He emphasized the importance of cultural change.

“We older pilots adapted to the information revolution.  The new pilots are native to that revolution.  They will learn differently and this plane is designed for them.”

We closed by looking at some final issues.

The first issue is the question of why the Italian Air Force was mixing its fleet between As and Bs.

“We studied the issue carefully and for the kind of missions we face we needed the flexibility which the B can add to the fleet.  We need to go to the mission not the airfield.  We will operate in many areas where there are only short runways; the B allows us to operate in those conditions.

We can mix the fleet and operate at sea on land, on our own ships or own others.  It is the kind of flexibility, which we see as crucial to a 21st century setting.

I will give you an example of what we don’t want.  We planned to operate with the USMC in Afghanistan.  But we were three months later in the deployment than we intended because our Tornados could not operate in the same conditions as the USMC.  We had to take three months to build out the air base from which we would operate with them.

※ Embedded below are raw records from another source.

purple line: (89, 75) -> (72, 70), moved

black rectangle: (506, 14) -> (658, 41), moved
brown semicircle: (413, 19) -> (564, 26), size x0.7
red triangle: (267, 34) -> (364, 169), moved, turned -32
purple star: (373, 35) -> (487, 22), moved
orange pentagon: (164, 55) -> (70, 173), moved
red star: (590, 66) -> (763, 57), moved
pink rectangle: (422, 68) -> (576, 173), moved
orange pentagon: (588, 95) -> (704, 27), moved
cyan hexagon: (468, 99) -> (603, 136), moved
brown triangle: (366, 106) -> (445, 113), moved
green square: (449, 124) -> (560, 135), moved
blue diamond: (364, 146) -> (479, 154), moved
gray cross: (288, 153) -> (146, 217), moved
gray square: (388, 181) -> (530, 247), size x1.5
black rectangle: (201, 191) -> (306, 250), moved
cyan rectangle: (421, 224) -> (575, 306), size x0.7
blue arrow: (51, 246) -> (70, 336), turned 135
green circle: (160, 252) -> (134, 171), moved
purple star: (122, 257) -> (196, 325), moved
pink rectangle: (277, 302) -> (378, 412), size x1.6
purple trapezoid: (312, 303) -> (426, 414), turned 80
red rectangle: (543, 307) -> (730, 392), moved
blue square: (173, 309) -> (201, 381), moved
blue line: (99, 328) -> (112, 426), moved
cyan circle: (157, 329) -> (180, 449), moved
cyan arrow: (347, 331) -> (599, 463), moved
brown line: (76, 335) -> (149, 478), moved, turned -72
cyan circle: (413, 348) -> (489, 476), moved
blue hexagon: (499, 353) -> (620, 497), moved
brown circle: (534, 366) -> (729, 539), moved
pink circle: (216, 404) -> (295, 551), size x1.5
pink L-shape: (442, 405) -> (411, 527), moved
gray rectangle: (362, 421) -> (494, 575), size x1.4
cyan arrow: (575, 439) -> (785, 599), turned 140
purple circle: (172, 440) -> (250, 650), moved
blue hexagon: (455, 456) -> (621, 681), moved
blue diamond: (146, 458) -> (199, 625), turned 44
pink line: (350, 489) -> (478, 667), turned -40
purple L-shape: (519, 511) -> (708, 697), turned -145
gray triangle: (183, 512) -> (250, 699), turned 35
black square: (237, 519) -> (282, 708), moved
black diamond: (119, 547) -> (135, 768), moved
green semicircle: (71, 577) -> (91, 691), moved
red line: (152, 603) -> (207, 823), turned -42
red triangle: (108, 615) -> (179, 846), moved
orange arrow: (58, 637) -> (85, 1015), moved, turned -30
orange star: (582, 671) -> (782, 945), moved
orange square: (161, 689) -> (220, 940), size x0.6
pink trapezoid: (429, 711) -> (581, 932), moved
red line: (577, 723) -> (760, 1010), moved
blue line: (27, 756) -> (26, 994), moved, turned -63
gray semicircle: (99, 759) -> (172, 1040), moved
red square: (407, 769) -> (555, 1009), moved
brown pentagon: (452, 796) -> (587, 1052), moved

Time is crucial to many of the missions in which we will be engaged.  The Bs give me a more rapid insertion aircraft.”

The second issue is the impact of the F-35 on the legacy fleet.  Although the F-35 provides for a new approach, clearly the Italian Air Force and every other F-35 partner will look to use their legacy aircraft for a considerable period ahead, and seek to use them more effectively as the F-35 fleet becomes a reality.

Cameri Air Base as Seen from Space. Credit: CNES, Spot Image, 2013
Cameri Air Base as Seen from Space. Credit: CNES, Spot Image, 2013 

“This is an important issue.  One way to think about the way ahead is to continue to use 4th generation aircraft in surging mass to more classic airpower situations.  One would use the F-35 as the key asset up against the distributed operational settings or for operations in denied air space.

Another way to look at it will be to find ways to gain more synergy between the F-35 and the legacy fleet.  How can we better utilize our older assets during the process where the F-35 fleet becomes a reality?

Shaping combinations of 4th generation with the F-35s will be a mix and match opportunity in tailoring airpower to the missions ahead.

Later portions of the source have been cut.